The basic plot is you are a band of explorers, bounty hunters and scavengers and you are traveling to Aztec City to put an end to King Vicera’s evil empire. You and your party will travel across the map gathering supplies, talking to people and powering yourself up to get ready for the final battle. In order to make it to Aztec City you need to find four treasures spread throughout the map. How you get to these locations is entirely up to you.
You move across the map in your vehicle consuming resources such as food, power cells and fuel with every move. When you reach a new location, a block of text appears on screen describing to you what happens. Various things can happen on your quest such as you getting attacked by roaming warriors, meeting new people to add to your crew, exploring abandoned factories and looting it for treasure, or even trying to bargain and haggle with traders for more supplies. At various moments you will be given choices on how to deal with each situation that comes your way. Each decision will lead to a different outcome. Your teammates can even turn on you and you will be given a choice on how to deal with the traitors. Of course the more interesting events to happen are the ones that lead to a battle.
If you get into a battle you can choose your party and go into combat. Combat plays like a traditional SRPG, so you and the AI take turns moving your units around and when you get into range with the AI, you can attack them. There are some more advanced mechanics including the ability to take cover when near an obstacle to improve your defense, or staying near certain allies to gain a stat boost. You also can sacrifice some of your resources for special attacks such as launching rockets or healing your party. The battles are not terribly difficult and don’t last very long but are amusing. If a character gets three kills they will level up. It is satisfying to see your rookies become veterans and start cleaning house! However this game, like Fire Emblem, has permadeath. So if one of your party members bites the dust in battle, you will not be able to use them for the rest of the game.
The music is fairly varied with lots of typical western style music combined with some cyber ’80s techno music. While the music works for the game, it’s not something you will find yourself listening to outside of the game. The visuals are a mixed bag. I am a fan of the art style in the character portraits especially. It has a nice post-apocalyptic punk style, but the actual backgrounds in combat are not very interesting and they get reused very often so you will get tired of them very quickly, especially since battles happen VERY often. The attack animations are alright and there are some fun death animations, but there is not much enemy variety. After seeing the same 1-4 enemies over and over again, the animations start to lose their initial appeal. There are also some amusing names for the characters like DJapple. The idea of someone named DJapple going around beating people up is just hilarious to me.
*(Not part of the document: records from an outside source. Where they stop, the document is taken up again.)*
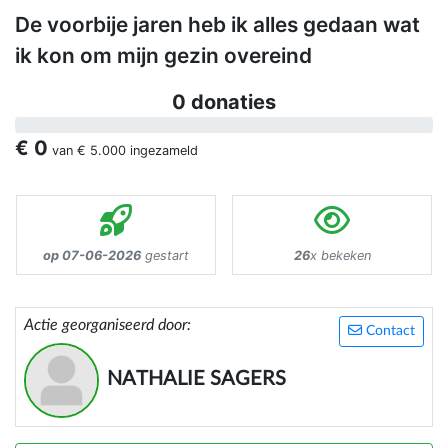
De voorbije jaren heb ik alles gedaan wat
ik kon om mijn gezin overeind
0 donaties
€ 0
van
€ 5.000
ingezameld
op 07-06-2026
gestart
26
x bekeken
Actie georganiseerd door:
Contact
NATHALIE SAGERS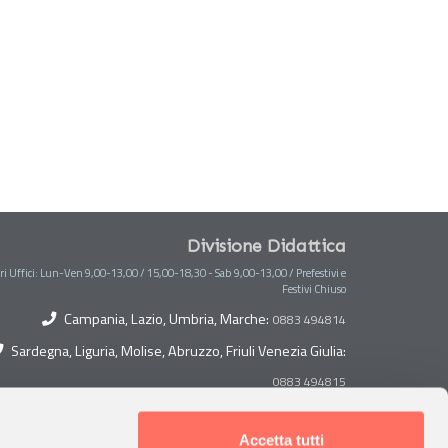
Divisione Didattica
ri Uffici: Lun-Ven 9,00-13,00 / 15,00-18,30 - Sab 9,00-13,00 / Prefestivi e
Festivi Chiuso
Campania, Lazio, Umbria, Marche:
0883 494814
Sardegna, Liguria, Molise, Abruzzo, Friuli Venezia Giulia:
0883 494815
Toscana, Lombardia, Piemonte, Veneto, Trentino Alto
Adige:
Accetta tutti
If there is a big problem with the game, it’s that it can be very intimidating to play at first. The HUD is cluttered with information and the main menu’s “tutorial” option does not let you actually access the tutorial… Instead it says to check out the website. While there is in-game help, I don’t see why a tutorial could not have been implemented. Instead you have to visit their site and watch a couple of videos of gameplay to learn. An in-game tutorial could have helped the player learn the game’s mechanics a lot faster and in a much smoother manner. Also the game can be very slow at the beginning since you are very weak and you do not have a lot of resources. Once you get the hang of it the game will become faster paced, but it’s something to keep in mind. If you play it and are finding yourself getting bored at first, stick with it. It gets better as you play.
On the bright side, Skyshine’s BEDLAM REDUX offers lots of replayability. There are several starting characters and vehicles for you to unlock after repeated playthroughs, along with higher difficulties. The campaign mode took me about an hour to finish. Overall for $20.00 Skyshine’s BEDLAM REDUX is not a bad game, however due to the fact that it can be a bit slow and take a while for you to get used to and learn the mechanics, it’s highly recommended to do a “test” playthrough for you to play around and try everything out before actually doing the campaign for real.